WORK REQUIRED -> Without any pictures, the records below should be reproduced exactly.

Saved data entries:
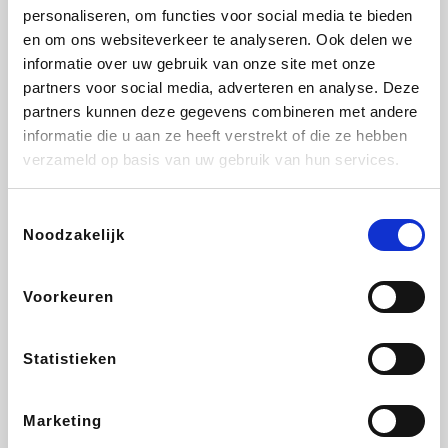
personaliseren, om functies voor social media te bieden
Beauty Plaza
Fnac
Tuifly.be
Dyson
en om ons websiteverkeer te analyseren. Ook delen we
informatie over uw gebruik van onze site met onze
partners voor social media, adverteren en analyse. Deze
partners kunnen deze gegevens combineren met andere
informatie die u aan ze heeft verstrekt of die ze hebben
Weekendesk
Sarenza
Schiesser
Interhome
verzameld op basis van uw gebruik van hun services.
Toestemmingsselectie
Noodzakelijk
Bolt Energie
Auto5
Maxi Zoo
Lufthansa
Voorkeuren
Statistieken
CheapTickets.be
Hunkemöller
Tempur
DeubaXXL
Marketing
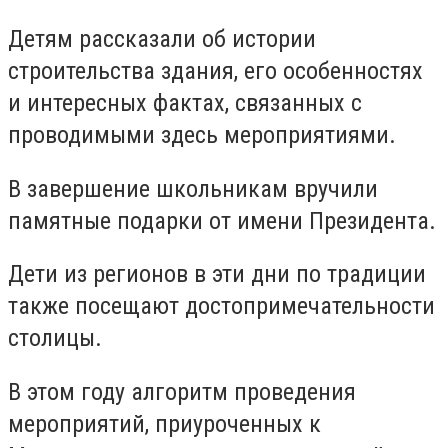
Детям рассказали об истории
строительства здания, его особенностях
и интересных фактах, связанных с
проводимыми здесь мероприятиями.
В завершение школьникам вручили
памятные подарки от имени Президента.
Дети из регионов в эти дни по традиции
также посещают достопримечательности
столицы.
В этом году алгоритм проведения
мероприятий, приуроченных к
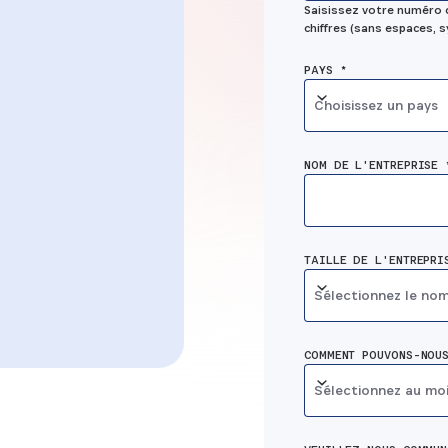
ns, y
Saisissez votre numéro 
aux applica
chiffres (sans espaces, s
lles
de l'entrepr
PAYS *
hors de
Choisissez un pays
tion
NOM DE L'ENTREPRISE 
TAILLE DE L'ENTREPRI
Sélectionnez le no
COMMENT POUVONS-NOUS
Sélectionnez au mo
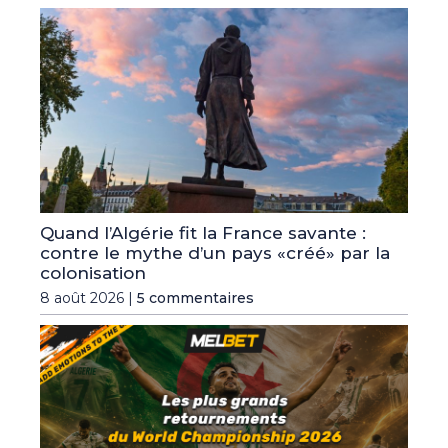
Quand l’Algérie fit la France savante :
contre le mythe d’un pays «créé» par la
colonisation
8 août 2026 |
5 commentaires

YOUR SOLUTION ->
personaliseren, om functies voor social media te bieden
Beauty Plaza
Fnac
Tuifly.be
Dyson
en om ons websiteverkeer te analyseren. Ook delen we
informatie over uw gebruik van onze site met onze
partners voor social media, adverteren en analyse. Deze
partners kunnen deze gegevens combineren met andere
informatie die u aan ze heeft verstrekt of die ze hebben
Weekendesk
Sarenza
Schiesser
Interhome
verzameld op basis van uw gebruik van hun services.
Toestemmingsselectie
Noodzakelijk
Bolt Energie
Auto5
Maxi Zoo
Lufthansa
Voorkeuren
Statistieken
CheapTickets.be
Hunkemöller
Tempur
DeubaXXL
Marketing
Детям рассказали об истории
строительства здания, его особенностях
и интересных фактах, связанных с
проводимыми здесь мероприятиями.
В завершение школьникам вручили
памятные подарки от имени Президента.
Дети из регионов в эти дни по традиции
также посещают достопримечательности
столицы.
В этом году алгоритм проведения
мероприятий, приуроченных к
ns, y
Saisissez votre numéro 
aux applica
chiffres (sans espaces, s
lles
de l'entrepr
PAYS *
hors de
Choisissez un pays
tion
NOM DE L'ENTREPRISE 
TAILLE DE L'ENTREPRI
Sélectionnez le no
COMMENT POUVONS-NOUS
Sélectionnez au mo
Quand l’Algérie fit la France savante :
contre le mythe d’un pays «créé» par la
colonisation
8 août 2026 |
5 commentaires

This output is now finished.